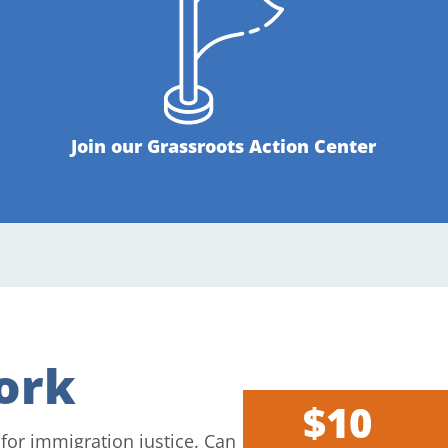
Join our Grassroots Action Center
ork
$10
 for immigration justice. Can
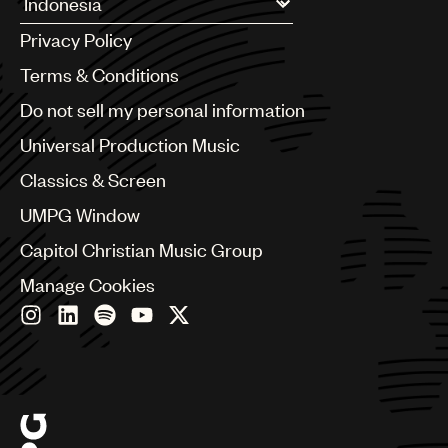
UMPG
Argentina
Privacy Policy
Australia & New Zealand
Audio
Benelux
Terms & Conditions
Brazil
Branding
Do not sell my personal information
Bulgaria
Music
Canada
Universal Production Music
Chile
Publishing
Classics & Screen
China
101
Colombia
UMPG Window
Croatia
Capitol Christian Music Group
Czech Republic
France
Manage Cookies
Georgia
Germany
Greece
Hong Kong
Hungary
India
Indonesia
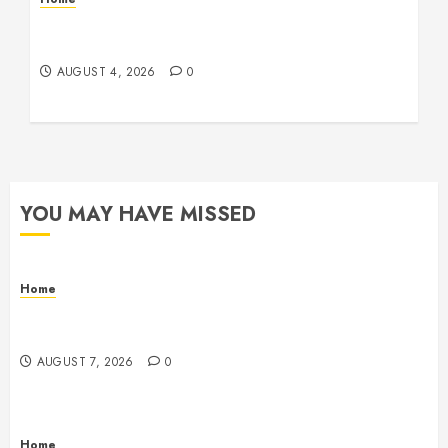
Signs Your Boat Lift May Need Maintenance
From a Boat Lift Service – Wander Wide Blog
AUGUST 4, 2026
0
YOU MAY HAVE MISSED
Home
Emerge Nursing and Rehabilitation at Glen Cove –
New York United States
AUGUST 7, 2026
0
Home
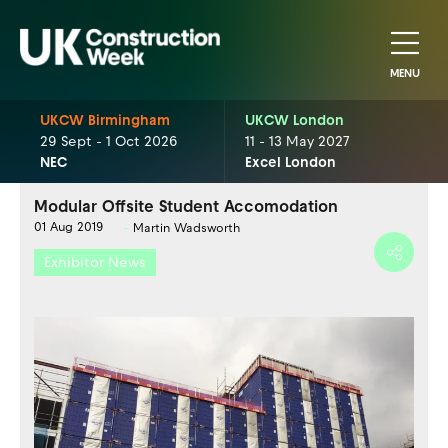
MENU
UKCW Birmingham
UKCW London
29 Sept - 1 Oct 2026
11 - 13 May 2027
NEC
Excel London
Modular Offsite Student Accomodation
01 Aug 2019
Martin Wadsworth
Exhibitor News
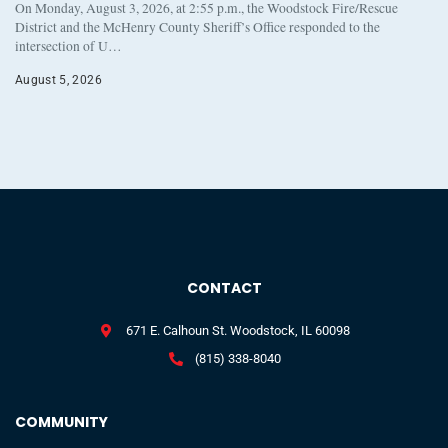
On Monday, August 3, 2026, at 2:55 p.m., the Woodstock Fire/Rescue
District and the McHenry County Sheriff’s Office responded to the
intersection of U…
August 5, 2026
CONTACT
671 E. Calhoun St. Woodstock, IL 60098
(815) 338-8040
COMMUNITY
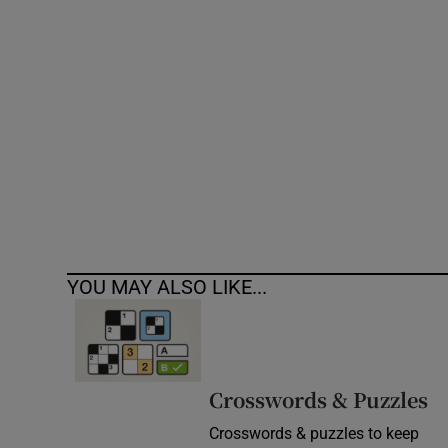
Competiti
Newslette
Weather F
YOU MAY ALSO LIKE...
Crosswords & Puzzles
Crosswords & puzzles to keep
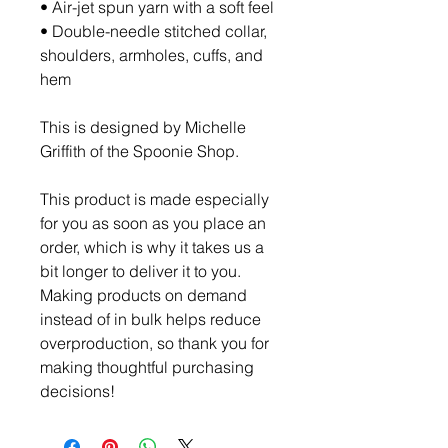
• Air-jet spun yarn with a soft feel
• Double-needle stitched collar, 
shoulders, armholes, cuffs, and 
hem
This is designed by Michelle 
Griffith of the Spoonie Shop. 
This product is made especially 
for you as soon as you place an 
order, which is why it takes us a 
bit longer to deliver it to you. 
Making products on demand 
instead of in bulk helps reduce 
overproduction, so thank you for 
making thoughtful purchasing 
decisions!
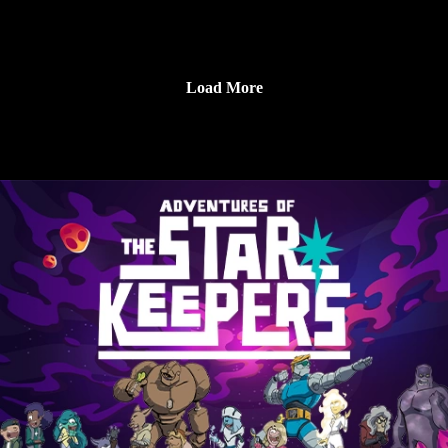
Make sure to follow us on Instagram at
https://www.instagram.com/starkeeper_stories/ for behind the
scenes peeks, new art of your favorite characters, and
Load More
previews about what’s happening next. See you on the other
side!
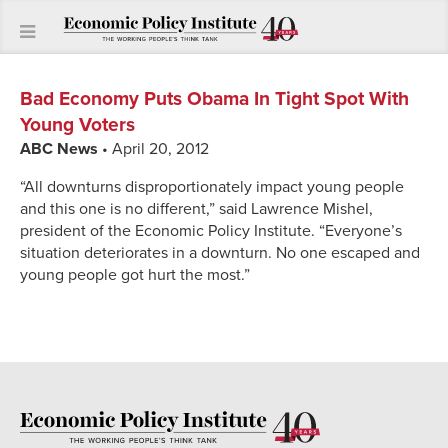
Bad Economy Puts Obama In Tight Spot With
Young Voters
ABC News
• April 20, 2012
“All downturns disproportionately impact young people
and this one is no different,” said Lawrence Mishel,
president of the Economic Policy Institute. “Everyone’s
situation deteriorates in a downturn. No one escaped and
young people got hurt the most.”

########

> [Task prompt]: Of the lines above, copy each one that contains the word "people".

> [Task response]:
“All downturns disproportionately impact young people
young people got hurt the most.”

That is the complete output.